- _What you have to do_
All the lines below need to be output exactly, apart from any images.

[Dataset excerpts]
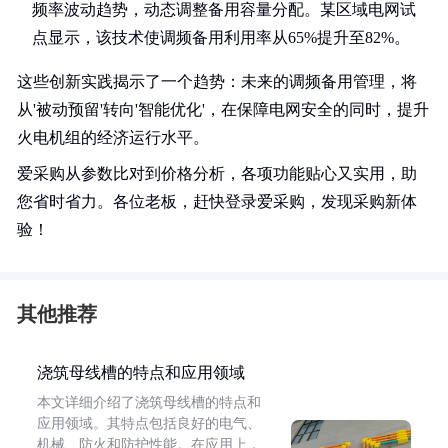
频率波动趋势，动态调整备用容量分配。某区域电网试
点显示，该技术使调频备用利用率从65%提升至82%。
这些创新实践揭示了一个趋势：未来的调频备用管理，将
从'被动预留'转向'智能优化'，在保障电网安全的同时，提升
火电机组的经济运行水平。
爱采购从参数比对到价格分析，各项功能贴心又实用，助
您省时省力。各位老板，赶快登录爱采购，发现采购新体
验！
其他推荐
浇筑母线槽的特点和应用领域
本文详细介绍了浇筑母线槽的特点和
应用领域。其特点包括良好的电气、
机械、防火和防护性能。在应用上，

- _Exercise solution_
频率波动趋势，动态调整备用容量分配。某区域电网试
点显示，该技术使调频备用利用率从65%提升至82%。
这些创新实践揭示了一个趋势：未来的调频备用管理，将
从'被动预留'转向'智能优化'，在保障电网安全的同时，提升
火电机组的经济运行水平。
爱采购从参数比对到价格分析，各项功能贴心又实用，助
您省时省力。各位老板，赶快登录爱采购，发现采购新体
验！
其他推荐
浇筑母线槽的特点和应用领域
本文详细介绍了浇筑母线槽的特点和
应用领域。其特点包括良好的电气、
机械、防火和防护性能。在应用上，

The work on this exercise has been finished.